CEO Slumbers Awakens R&A from Near-Vegetative State

How ironic is it that the man engaged specifically to modernize and manage change in golf’s most influential governing body should be called ‘Slumbers,’ within an organization that has in effect sleepwalked its way through the past 250 years. But, as Mike Wilson finds out, change for the better is well underway in creating a venerable organization fit for purpose for the many challenges facing it in the 21st century

Martin Slumbers, the R&A CEO, a former director at global bankers Salomon Brothers, then Deutsche Bank

The most noteworthy thing about the R&A was that the ‘Secretary,’ not only held but also worked from arguably the most prestigious office in world sport, the capacious first-floor workspace in the stately R&A Clubhouse looking out over the first tee and 18th green of the Old Course, master of all he surveys indeed.

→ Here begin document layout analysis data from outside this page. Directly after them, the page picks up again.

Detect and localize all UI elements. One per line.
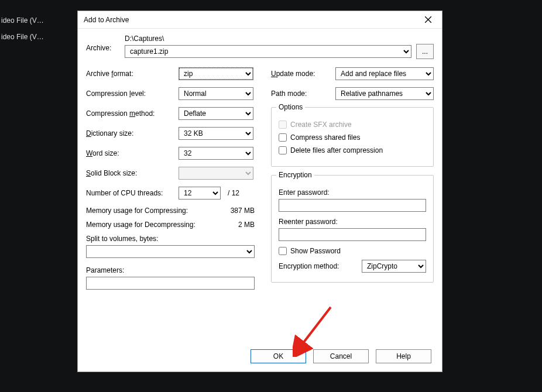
compression-method-select[interactable]: Deflate bbox=[179, 107, 253, 120]
parameters-input[interactable] bbox=[86, 277, 255, 290]
path-mode-select[interactable]: Relative pathnames bbox=[335, 87, 434, 100]
enter-password-label: Enter password: bbox=[279, 188, 426, 197]
close-button[interactable] bbox=[417, 13, 438, 27]
compression-level-select[interactable]: Normal bbox=[179, 87, 253, 100]
cancel-button[interactable]: Cancel bbox=[313, 349, 369, 363]
dictionary-size-select[interactable]: 32 KB bbox=[179, 127, 253, 140]
reenter-password-label: Reenter password: bbox=[279, 218, 426, 226]
encryption-title: Encryption bbox=[276, 171, 314, 179]
mem-compress-value: 387 MB bbox=[231, 207, 255, 215]
dialog-title: Add to Archive bbox=[84, 16, 129, 24]
archive-label: Archive: bbox=[86, 35, 115, 52]
show-password-checkbox-row[interactable]: Show Password bbox=[279, 247, 426, 255]
reenter-password-input[interactable] bbox=[279, 228, 426, 241]
archive-path: D:\Captures\ bbox=[125, 35, 434, 43]
compression-method-label: Compression method: bbox=[86, 109, 179, 118]
compress-shared-checkbox[interactable] bbox=[279, 133, 287, 142]
word-size-label: Word size: bbox=[86, 149, 179, 157]
word-size-select[interactable]: 32 bbox=[179, 147, 253, 160]
path-mode-label: Path mode: bbox=[271, 90, 335, 98]
show-password-checkbox[interactable] bbox=[279, 247, 287, 255]
create-sfx-checkbox-row: Create SFX archive bbox=[279, 121, 426, 129]
encryption-method-label: Encryption method: bbox=[279, 262, 339, 270]
delete-after-checkbox-row[interactable]: Delete files after compression bbox=[279, 146, 426, 154]
titlebar[interactable]: Add to Archive bbox=[78, 11, 442, 29]
enter-password-input[interactable] bbox=[279, 199, 426, 212]
compress-shared-label: Compress shared files bbox=[290, 133, 360, 142]
solid-block-label: Solid Block size: bbox=[86, 169, 179, 177]
encryption-method-select[interactable]: ZipCrypto bbox=[362, 260, 426, 273]
file-name: ideo File (V… bbox=[0, 16, 76, 25]
archive-format-label: Archive format: bbox=[86, 70, 179, 78]
delete-after-label: Delete files after compression bbox=[290, 146, 383, 154]
split-volumes-combo[interactable] bbox=[86, 245, 255, 258]
browse-button[interactable]: ... bbox=[416, 44, 434, 59]
solid-block-select bbox=[179, 167, 253, 180]
cpu-threads-max: / 12 bbox=[228, 189, 239, 197]
options-title: Options bbox=[276, 103, 305, 111]
split-volumes-label: Split to volumes, bytes: bbox=[86, 235, 255, 243]
cpu-threads-label: Number of CPU threads: bbox=[86, 189, 179, 197]
dictionary-size-label: Dictionary size: bbox=[86, 129, 179, 137]
update-mode-label: Update mode: bbox=[271, 70, 335, 78]
close-icon bbox=[425, 16, 431, 23]
archive-format-select[interactable]: zip bbox=[179, 67, 253, 80]
create-sfx-label: Create SFX archive bbox=[290, 121, 352, 129]
cpu-threads-select[interactable]: 12 bbox=[179, 187, 221, 200]
show-password-label: Show Password bbox=[290, 247, 341, 255]
delete-after-checkbox[interactable] bbox=[279, 146, 287, 154]
compress-shared-checkbox-row[interactable]: Compress shared files bbox=[279, 133, 426, 142]
ok-button[interactable]: OK bbox=[251, 349, 306, 363]
update-mode-select[interactable]: Add and replace files bbox=[335, 67, 434, 80]
parameters-label: Parameters: bbox=[86, 266, 255, 274]
compression-level-label: Compression level: bbox=[86, 90, 179, 98]
add-to-archive-dialog: Add to Archive Archive: D:\Captures\ cap… bbox=[77, 11, 442, 372]
mem-decompress-label: Memory usage for Decompressing: bbox=[86, 221, 195, 229]
mem-compress-label: Memory usage for Compressing: bbox=[86, 207, 188, 215]
encryption-group: Encryption Enter password: Reenter passw… bbox=[271, 175, 434, 283]
help-button[interactable]: Help bbox=[376, 349, 431, 363]
mem-decompress-value: 2 MB bbox=[238, 221, 255, 229]
archive-filename-combo[interactable]: capture1.zip bbox=[125, 45, 411, 58]
create-sfx-checkbox bbox=[279, 121, 287, 129]
options-group: Options Create SFX archive Compress shar… bbox=[271, 107, 434, 167]
file-name: ideo File (V… bbox=[0, 33, 76, 41]
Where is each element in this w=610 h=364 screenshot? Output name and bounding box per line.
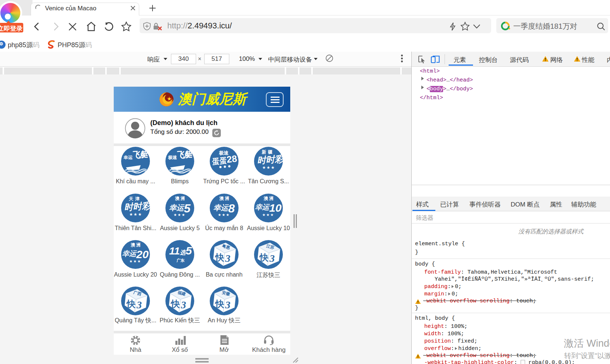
svg-text:快: 快 — [215, 299, 225, 309]
svg-text:3: 3 — [225, 299, 230, 311]
svg-text:快: 快 — [215, 252, 225, 263]
svg-text:快: 快 — [259, 252, 269, 263]
svg-text:3: 3 — [269, 253, 275, 264]
svg-text:3: 3 — [225, 253, 230, 264]
svg-text:快: 快 — [170, 299, 180, 309]
svg-text:快: 快 — [126, 299, 136, 309]
svg-text:3: 3 — [136, 299, 142, 311]
svg-text:3: 3 — [181, 299, 186, 311]
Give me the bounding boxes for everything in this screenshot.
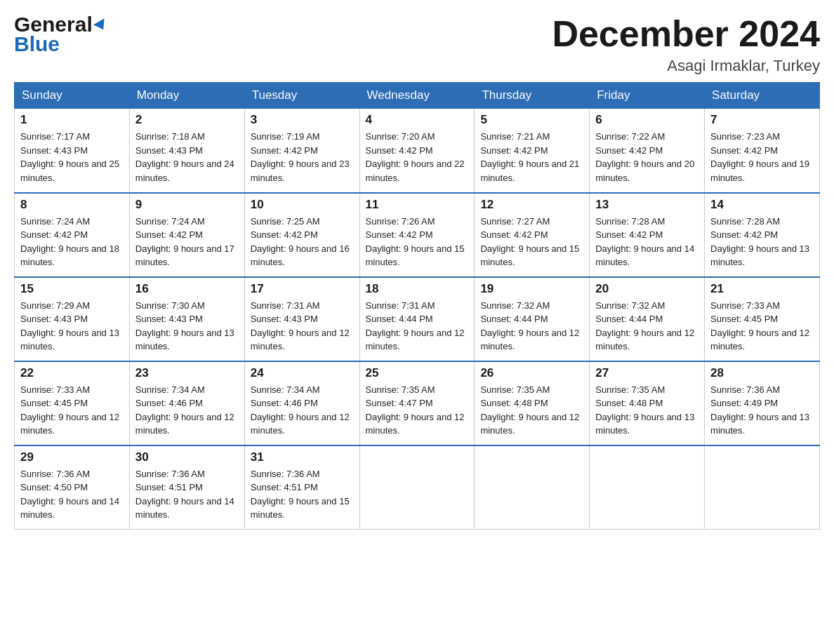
- day-number-19: 19: [480, 282, 583, 296]
- header-tuesday: Tuesday: [244, 83, 359, 109]
- week-row-4: 22Sunrise: 7:33 AMSunset: 4:45 PMDayligh…: [15, 361, 820, 445]
- day-cell-28: 28Sunrise: 7:36 AMSunset: 4:49 PMDayligh…: [705, 361, 820, 445]
- day-info-19: Sunrise: 7:32 AMSunset: 4:44 PMDaylight:…: [480, 299, 583, 354]
- day-info-2: Sunrise: 7:18 AMSunset: 4:43 PMDaylight:…: [135, 130, 239, 185]
- day-number-3: 3: [251, 113, 354, 127]
- day-cell-18: 18Sunrise: 7:31 AMSunset: 4:44 PMDayligh…: [359, 277, 475, 361]
- day-number-11: 11: [366, 198, 469, 212]
- day-cell-20: 20Sunrise: 7:32 AMSunset: 4:44 PMDayligh…: [590, 277, 705, 361]
- day-info-18: Sunrise: 7:31 AMSunset: 4:44 PMDaylight:…: [366, 299, 469, 354]
- day-cell-6: 6Sunrise: 7:22 AMSunset: 4:42 PMDaylight…: [590, 109, 705, 193]
- day-cell-31: 31Sunrise: 7:36 AMSunset: 4:51 PMDayligh…: [244, 445, 359, 530]
- logo: General Blue: [14, 14, 107, 55]
- day-info-21: Sunrise: 7:33 AMSunset: 4:45 PMDaylight:…: [710, 299, 814, 354]
- day-number-7: 7: [710, 113, 814, 127]
- day-number-16: 16: [135, 282, 239, 296]
- day-info-14: Sunrise: 7:28 AMSunset: 4:42 PMDaylight:…: [710, 215, 814, 269]
- day-number-20: 20: [595, 282, 699, 296]
- day-info-12: Sunrise: 7:27 AMSunset: 4:42 PMDaylight:…: [480, 215, 583, 269]
- day-cell-29: 29Sunrise: 7:36 AMSunset: 4:50 PMDayligh…: [15, 445, 130, 530]
- day-cell-12: 12Sunrise: 7:27 AMSunset: 4:42 PMDayligh…: [475, 193, 590, 277]
- day-number-8: 8: [20, 198, 124, 212]
- day-info-5: Sunrise: 7:21 AMSunset: 4:42 PMDaylight:…: [480, 130, 583, 185]
- day-cell-15: 15Sunrise: 7:29 AMSunset: 4:43 PMDayligh…: [15, 277, 130, 361]
- day-cell-9: 9Sunrise: 7:24 AMSunset: 4:42 PMDaylight…: [129, 193, 244, 277]
- logo-line2: Blue: [14, 34, 107, 55]
- day-number-14: 14: [710, 198, 814, 212]
- header-monday: Monday: [129, 83, 244, 109]
- day-number-18: 18: [366, 282, 469, 296]
- day-number-12: 12: [480, 198, 583, 212]
- day-info-9: Sunrise: 7:24 AMSunset: 4:42 PMDaylight:…: [135, 215, 239, 269]
- month-title: December 2024: [552, 14, 820, 54]
- day-number-21: 21: [710, 282, 814, 296]
- day-number-4: 4: [366, 113, 469, 127]
- day-info-22: Sunrise: 7:33 AMSunset: 4:45 PMDaylight:…: [20, 383, 124, 438]
- day-info-25: Sunrise: 7:35 AMSunset: 4:47 PMDaylight:…: [366, 383, 469, 438]
- week-row-1: 1Sunrise: 7:17 AMSunset: 4:43 PMDaylight…: [15, 109, 820, 193]
- day-cell-2: 2Sunrise: 7:18 AMSunset: 4:43 PMDaylight…: [129, 109, 244, 193]
- day-info-15: Sunrise: 7:29 AMSunset: 4:43 PMDaylight:…: [20, 299, 124, 354]
- day-cell-25: 25Sunrise: 7:35 AMSunset: 4:47 PMDayligh…: [359, 361, 475, 445]
- day-number-28: 28: [710, 366, 814, 380]
- empty-cell: [359, 445, 475, 530]
- day-info-31: Sunrise: 7:36 AMSunset: 4:51 PMDaylight:…: [251, 467, 354, 522]
- empty-cell: [590, 445, 705, 530]
- header-wednesday: Wednesday: [359, 83, 475, 109]
- day-number-25: 25: [366, 366, 469, 380]
- day-cell-1: 1Sunrise: 7:17 AMSunset: 4:43 PMDaylight…: [15, 109, 130, 193]
- day-cell-27: 27Sunrise: 7:35 AMSunset: 4:48 PMDayligh…: [590, 361, 705, 445]
- header-friday: Friday: [590, 83, 705, 109]
- day-cell-8: 8Sunrise: 7:24 AMSunset: 4:42 PMDaylight…: [15, 193, 130, 277]
- day-cell-22: 22Sunrise: 7:33 AMSunset: 4:45 PMDayligh…: [15, 361, 130, 445]
- day-info-28: Sunrise: 7:36 AMSunset: 4:49 PMDaylight:…: [710, 383, 814, 438]
- day-info-30: Sunrise: 7:36 AMSunset: 4:51 PMDaylight:…: [135, 467, 239, 522]
- day-info-4: Sunrise: 7:20 AMSunset: 4:42 PMDaylight:…: [366, 130, 469, 185]
- day-number-9: 9: [135, 198, 239, 212]
- day-number-29: 29: [20, 450, 124, 464]
- day-number-13: 13: [595, 198, 699, 212]
- day-info-27: Sunrise: 7:35 AMSunset: 4:48 PMDaylight:…: [595, 383, 699, 438]
- day-cell-23: 23Sunrise: 7:34 AMSunset: 4:46 PMDayligh…: [129, 361, 244, 445]
- day-info-1: Sunrise: 7:17 AMSunset: 4:43 PMDaylight:…: [20, 130, 124, 185]
- day-number-10: 10: [251, 198, 354, 212]
- header-sunday: Sunday: [15, 83, 130, 109]
- logo-arrow-icon: [95, 14, 107, 35]
- day-info-6: Sunrise: 7:22 AMSunset: 4:42 PMDaylight:…: [595, 130, 699, 185]
- day-cell-30: 30Sunrise: 7:36 AMSunset: 4:51 PMDayligh…: [129, 445, 244, 530]
- location: Asagi Irmaklar, Turkey: [552, 57, 820, 75]
- day-cell-10: 10Sunrise: 7:25 AMSunset: 4:42 PMDayligh…: [244, 193, 359, 277]
- day-number-5: 5: [480, 113, 583, 127]
- day-cell-5: 5Sunrise: 7:21 AMSunset: 4:42 PMDaylight…: [475, 109, 590, 193]
- day-number-15: 15: [20, 282, 124, 296]
- day-cell-19: 19Sunrise: 7:32 AMSunset: 4:44 PMDayligh…: [475, 277, 590, 361]
- header-saturday: Saturday: [705, 83, 820, 109]
- day-cell-24: 24Sunrise: 7:34 AMSunset: 4:46 PMDayligh…: [244, 361, 359, 445]
- day-info-8: Sunrise: 7:24 AMSunset: 4:42 PMDaylight:…: [20, 215, 124, 269]
- day-cell-13: 13Sunrise: 7:28 AMSunset: 4:42 PMDayligh…: [590, 193, 705, 277]
- calendar-table: SundayMondayTuesdayWednesdayThursdayFrid…: [14, 82, 820, 530]
- day-cell-11: 11Sunrise: 7:26 AMSunset: 4:42 PMDayligh…: [359, 193, 475, 277]
- day-info-23: Sunrise: 7:34 AMSunset: 4:46 PMDaylight:…: [135, 383, 239, 438]
- day-info-26: Sunrise: 7:35 AMSunset: 4:48 PMDaylight:…: [480, 383, 583, 438]
- day-number-30: 30: [135, 450, 239, 464]
- title-block: December 2024 Asagi Irmaklar, Turkey: [552, 14, 820, 75]
- header-thursday: Thursday: [475, 83, 590, 109]
- day-info-3: Sunrise: 7:19 AMSunset: 4:42 PMDaylight:…: [251, 130, 354, 185]
- day-number-24: 24: [251, 366, 354, 380]
- week-row-5: 29Sunrise: 7:36 AMSunset: 4:50 PMDayligh…: [15, 445, 820, 530]
- calendar-header-row: SundayMondayTuesdayWednesdayThursdayFrid…: [15, 83, 820, 109]
- day-cell-16: 16Sunrise: 7:30 AMSunset: 4:43 PMDayligh…: [129, 277, 244, 361]
- day-number-26: 26: [480, 366, 583, 380]
- day-cell-7: 7Sunrise: 7:23 AMSunset: 4:42 PMDaylight…: [705, 109, 820, 193]
- day-number-23: 23: [135, 366, 239, 380]
- empty-cell: [705, 445, 820, 530]
- day-cell-3: 3Sunrise: 7:19 AMSunset: 4:42 PMDaylight…: [244, 109, 359, 193]
- day-number-6: 6: [595, 113, 699, 127]
- day-info-24: Sunrise: 7:34 AMSunset: 4:46 PMDaylight:…: [251, 383, 354, 438]
- day-number-22: 22: [20, 366, 124, 380]
- day-number-2: 2: [135, 113, 239, 127]
- page-header: General Blue December 2024 Asagi Irmakla…: [14, 14, 820, 75]
- day-cell-14: 14Sunrise: 7:28 AMSunset: 4:42 PMDayligh…: [705, 193, 820, 277]
- day-info-13: Sunrise: 7:28 AMSunset: 4:42 PMDaylight:…: [595, 215, 699, 269]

Throughout the years, various incumbents, up to and including the immediate past pair of Sir Michael Bonallack and Peter Dawson, both entrenched, establishment figures who played foresomes golf together at Thorpe Park, happy to have a light hand on the tiller as the good ship R&A sailed serenely around the world with the exception of the USA.

Bonallack was R&A Secretary from 1984 to 1999, combining high office with a stellar amateur playing career, winning the British Amateur Championship on five occasions and winning the Silver Medal as leading amateur at the Open Championship twice, in 1968 and 1971.

Under a man who was greatly revered as a player and administrator who did little but maintain the status quo, and the public image of the R&A, which at that time included the 2,400-strong all-male Royal and Ancient Golf Club of St. Andrews (of which the 82-year-old captained in 2000), the R&A’s rule making responsibilities and running a portfolio of major events including the Open Championship and the Amateur Championship.

Under Bonallack, in an era of deference and reverence when Social Media was still a million-miles-away, little changed, but then that was the name of the game, and by the time he was replaced by Oxbridge-educated Peter Dawson in 1999, the seeds of change, in society and golf were beginning to germinate. Dawson, whose anticipated peerage seems lost in the post, the man to tend to these from the lofty office in the ‘Auld Grey Toun.’

One of the first and most noteworthy changes that came in with Dawson was a change of title, from, ‘Secretary’ to,’ Chief Executive Officer,’ reflecting the changing times and a more business-orientated approach within the organization. Change, certainly by comparison with his predecessor’s era, coming thick-and-fast.

First-up, in 2004, the R&A as the rules-making/enforcing governing body and event organizer parted company with the private member’s club of the same name. But it took Dawson a decade more - and considerable flak to boot - before the all-male membership of the club he still, administratively if not practically, presided over voted to admit women members into its ranks.

Dawson was ‘Old School’, for sure, never use ten words when two would do, working in the labyrinthine committee structure of the golf establishment - the R&A, the USGA, the International Golf Federation (IGF) and, latterly, the International Olympic Committee (IOC) when golf got in on the Olympic Games for two cycles at least, Rio in 2016, Tokyo in 2020.